3) violazione dell’art. 315, d. lgs. 209/2005, e irragionevolezza ed eccessività della sanzione.

Con la terza censura, rivolta avverso l’atto impugnato, la ricorrente, mediante una analitica ricostruzione della fattispecie sanzionata, espone che entrambi gli assunti presi a base del provvedimento (dies a quo per il computo del termine finale per provvedere al risarcimento; maturazione di un ritardo superiore a 120 giorni) sono errati. Correttamente calcolato, il ritardo imputabile alla Società sarebbe di 49 giorni, con conseguente riduzione dell’importo della sanzione (minimo edittale Euro 2.700,00, massimo Euro 5.400). L’iter della vicenda, come in sostanza ha riconosciuto anche il provvedimento impugnato (laddove l’Isvap dichiara di non poter accogliere le osservazioni procedimentali formulate dalla Società, imperniate sulla indisponibilità della danneggiata a sottoporsi a visita medicolegale, pur riconoscendone la buona fede e l’atteggiamento improntato ad una positiva soluzione della vicenda), farebbe emergere che il ritardo nella definizione del danno è imputabile esclusivamente al comportamento tenuto dalla danneggiata. La sanzione applicata contrasterebbe indi con i principi di proporzionalità e con l’art. 11 della l. 689/81. La sanzione andava comunque ridotta del 30%, in applicazione del comma 3 dell’art. 315 del codice delle assicurazioni.

La Società ha concluso chiedendo, in via gradata, l’accertamento della rilevanza e della non manifesta infondatezza della questione di costituzionalità sollevata, da rimettere al vaglio della Corte Costituzionale, la dichiarazione di illegittimità del ridetto art. 315 del codice delle assicurazioni private, l’annullamento dell’atto gravato.

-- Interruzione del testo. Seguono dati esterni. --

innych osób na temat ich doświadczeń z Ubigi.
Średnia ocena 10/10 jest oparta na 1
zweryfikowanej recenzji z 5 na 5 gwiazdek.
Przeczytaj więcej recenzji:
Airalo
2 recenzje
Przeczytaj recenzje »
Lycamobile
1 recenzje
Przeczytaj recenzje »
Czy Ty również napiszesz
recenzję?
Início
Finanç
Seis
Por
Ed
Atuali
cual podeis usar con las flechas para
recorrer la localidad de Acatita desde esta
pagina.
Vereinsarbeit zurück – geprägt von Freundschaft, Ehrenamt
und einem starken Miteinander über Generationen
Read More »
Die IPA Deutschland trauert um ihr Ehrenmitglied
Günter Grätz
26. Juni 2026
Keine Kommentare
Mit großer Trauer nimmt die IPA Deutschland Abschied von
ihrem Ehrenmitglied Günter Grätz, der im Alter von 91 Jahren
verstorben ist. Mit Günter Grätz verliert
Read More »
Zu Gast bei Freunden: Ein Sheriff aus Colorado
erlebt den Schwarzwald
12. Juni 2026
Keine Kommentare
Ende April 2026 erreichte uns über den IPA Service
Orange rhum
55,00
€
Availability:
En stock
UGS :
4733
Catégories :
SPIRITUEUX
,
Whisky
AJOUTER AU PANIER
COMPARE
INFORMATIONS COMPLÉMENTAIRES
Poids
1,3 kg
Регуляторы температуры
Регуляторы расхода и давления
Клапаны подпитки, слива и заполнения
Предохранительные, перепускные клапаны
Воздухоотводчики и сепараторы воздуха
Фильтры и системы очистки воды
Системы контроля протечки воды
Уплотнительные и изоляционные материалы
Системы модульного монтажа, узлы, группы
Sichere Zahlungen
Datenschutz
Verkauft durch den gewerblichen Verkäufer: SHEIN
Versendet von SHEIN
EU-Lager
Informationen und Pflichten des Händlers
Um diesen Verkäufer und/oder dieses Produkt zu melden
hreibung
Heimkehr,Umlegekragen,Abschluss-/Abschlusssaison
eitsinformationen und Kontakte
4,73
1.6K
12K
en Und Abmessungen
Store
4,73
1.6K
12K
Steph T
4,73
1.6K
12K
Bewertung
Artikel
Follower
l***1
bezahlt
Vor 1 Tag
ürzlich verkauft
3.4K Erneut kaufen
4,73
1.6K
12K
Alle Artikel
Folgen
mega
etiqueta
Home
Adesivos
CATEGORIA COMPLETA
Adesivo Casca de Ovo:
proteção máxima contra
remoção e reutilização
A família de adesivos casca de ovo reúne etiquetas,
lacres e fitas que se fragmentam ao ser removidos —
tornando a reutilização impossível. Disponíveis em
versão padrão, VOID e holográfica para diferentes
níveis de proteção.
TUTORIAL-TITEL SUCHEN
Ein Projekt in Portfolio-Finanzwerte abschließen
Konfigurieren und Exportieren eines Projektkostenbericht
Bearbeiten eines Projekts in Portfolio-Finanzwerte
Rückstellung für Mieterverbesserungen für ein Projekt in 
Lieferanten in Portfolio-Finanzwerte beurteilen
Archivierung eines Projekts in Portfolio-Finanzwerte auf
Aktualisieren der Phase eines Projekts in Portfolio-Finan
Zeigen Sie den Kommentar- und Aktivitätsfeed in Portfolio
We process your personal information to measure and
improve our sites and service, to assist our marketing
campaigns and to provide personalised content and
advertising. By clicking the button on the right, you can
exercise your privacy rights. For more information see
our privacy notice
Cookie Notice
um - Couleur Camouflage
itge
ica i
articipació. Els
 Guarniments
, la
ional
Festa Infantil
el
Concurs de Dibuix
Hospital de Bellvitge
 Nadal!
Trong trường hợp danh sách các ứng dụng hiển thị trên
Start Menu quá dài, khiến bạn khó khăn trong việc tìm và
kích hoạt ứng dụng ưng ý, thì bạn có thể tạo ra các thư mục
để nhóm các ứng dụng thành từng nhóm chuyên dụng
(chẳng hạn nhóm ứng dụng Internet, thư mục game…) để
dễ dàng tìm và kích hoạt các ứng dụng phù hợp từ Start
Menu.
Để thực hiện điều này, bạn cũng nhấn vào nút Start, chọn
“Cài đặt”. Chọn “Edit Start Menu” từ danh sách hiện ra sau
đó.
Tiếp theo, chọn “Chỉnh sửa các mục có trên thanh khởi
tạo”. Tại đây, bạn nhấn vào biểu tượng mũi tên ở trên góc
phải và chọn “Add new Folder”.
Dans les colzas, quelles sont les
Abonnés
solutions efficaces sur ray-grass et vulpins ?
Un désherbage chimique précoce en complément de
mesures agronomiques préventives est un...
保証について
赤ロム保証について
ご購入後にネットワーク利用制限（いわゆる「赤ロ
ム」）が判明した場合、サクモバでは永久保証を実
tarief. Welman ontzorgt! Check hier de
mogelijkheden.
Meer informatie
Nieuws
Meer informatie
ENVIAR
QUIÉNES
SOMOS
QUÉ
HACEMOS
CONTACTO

Si è costituito in resistenza l’Isvap che, confutata la fondatezza e la ritualità di alcune delle proposte questioni, ha rappresentato la legittimità della ordinanza impugnata, instando per il rigetto del gravame.

Si è altresì costituito in resistenza il Ministero dello sviluppo economico, senza formulare specifiche difese.

La causa è stata trattenuta in decisione alla pubblica udienza del 20 aprile 2011.

Motivi della decisione

1. Si controverte in ordine alla legittimità dell’ordinanza ingiunzione dell’Isvap n. 1433/08 con la quale l’Isvap ha ingiunto alla Società ricorrente il pagamento della sanzione amministrativa pecuniaria pari ad Euro 40.019,00, ai sensi dell’art. 315, comma 2, del d. lgs. 7 settembre 2005, n. 209, codice delle assicurazioni private, conseguente all’accertata violazione degli artt. 141 e 148 dello stesso codice.

2. Le questioni di costituzionalità sollevate dalla ricorrente con i primi due motivi di gravame si profilano manifestamente infondate.

Il Collegio può, conseguentemente, esimersi dall’esame delle eccezioni spiegate dall’ Isvap in ordine alla ritualità della loro proposizione.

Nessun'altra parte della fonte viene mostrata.